Weinstein and co-counsel Deirde von Dornum met with Muse at a courthouse Friday for the first time since a federal judge ruled Muse, whose age is disputed, could be tried as an adult with piracy, conspiracy and brandishing and firing a gun during a conspiracy in the boarding of the Maersk Alabama on April 8.
The Maersk's captain, Richard Phillips, of Underhill, Vt., was held captive five days until Navy sharpshooters killed three other pirates floating in a lifeboat with him.
The decision by the federal government to bring Muse to justice in the United States has thrust the skinny teenager into the international spotlight and has raised legal questions about whether the U.S. is going too far in trying to make an example of someone so young.
The most serious count against Muse carries a mandatory sentence of life in prison.
Prosecutors portray Muse as the brazen ringleader of the pirates who shot at the ship's captain and bragged about prior marauding on the high seas.

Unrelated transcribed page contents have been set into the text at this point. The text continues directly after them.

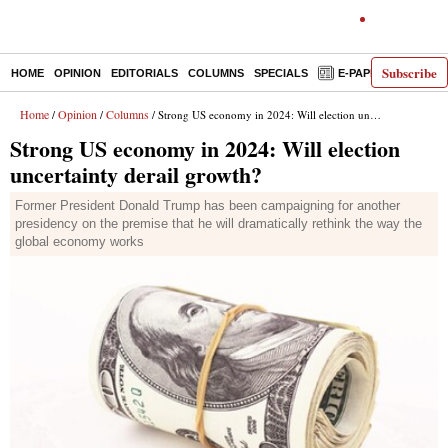
Subscribe
HOME
OPINION
EDITORIALS
COLUMNS
SPECIALS
E-PAPER
DECO
Home
Opinion
Columns
/
/
/ Strong US economy in 2024: Will election uncertainty derail growth?
Strong US economy in 2024: Will election
uncertainty derail growth?
Former President Donald Trump has been campaigning for another
presidency on the premise that he will dramatically rethink the way the
global economy works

They say he gave wildly varying accounts of his age after his capture but is believed to be over 18. His parents, contacted in Somalia, say he's 15.
During court proceedings Tuesday, the 5-foot-2 Muse looked bewildered and so scrawny that his prison clothes were several sizes too big. He put his head in his hands and cried when his lawyers mentioned his family.
Weinstein and von Dornum are working now to simply establish a relationship with Muse, who doesn't understand the American legal system and knows only of a world where justice is dispensed with brutality and violence.
"We're at the beginning of the beginning," Weinstein said. "He's confused, overwhelmed. He doesn't quite appreciate fully what's going on."
The lawyers also are trying to get a Somali interpreter approved to work at the prison when they want to meet with Muse, who speaks only a few words of English. Until then they must meet with Muse at the courthouse.
Muse spends his days and nights in a 7 1/2-by-8-foot cinderblock cell with only a bunkbed, a sink and a toilet at the Metropolitan Correctional Center, in lower Manhattan. The lockup houses a range of criminals, from Madoff to assorted murderers and mobsters.
Muse, who is Muslim, has been given a special diet. So far he's been eating lots of salads and vegetables.
"He was given cold cuts, and he wasn't quite sure what to do with them, but that's being worked out," Weinstein said. "The prison is trying."